Recorded information: Begin
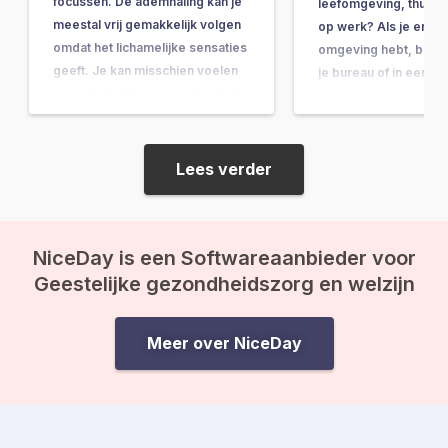
focussen. De ademhaling kan je
leefomgeving, thuis, 
meestal vrij gemakkelijk volgen
op werk? Als je er een
omdat het lichamelijke sensaties
omgeving hebt, bijvo
geeft. Je kan misschien voelen
je bureau of in een h
waar de lucht je neus in komt, de
kamer, heb je missch
lucht kan kouder of warmer zijn.
gemerkt hoe prettig h
En je kan…
een plant in de buurt 
Helaas zijn…
Lees verder
NiceDay is een Softwareaanbieder voor
Geestelijke gezondheidszorg en welzijn
Meer over NiceDay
Recorded information: End
What is expected: Every entry is to be reproduced word for word, and no image is carried over.

Result of this task:
focussen. De ademhaling kan je
leefomgeving, thuis, 
meestal vrij gemakkelijk volgen
op werk? Als je er een
omdat het lichamelijke sensaties
omgeving hebt, bijvo
geeft. Je kan misschien voelen
je bureau of in een h
waar de lucht je neus in komt, de
kamer, heb je missch
lucht kan kouder of warmer zijn.
gemerkt hoe prettig h
En je kan…
een plant in de buurt 
Helaas zijn…
Lees verder
NiceDay is een Softwareaanbieder voor
Geestelijke gezondheidszorg en welzijn
Meer over NiceDay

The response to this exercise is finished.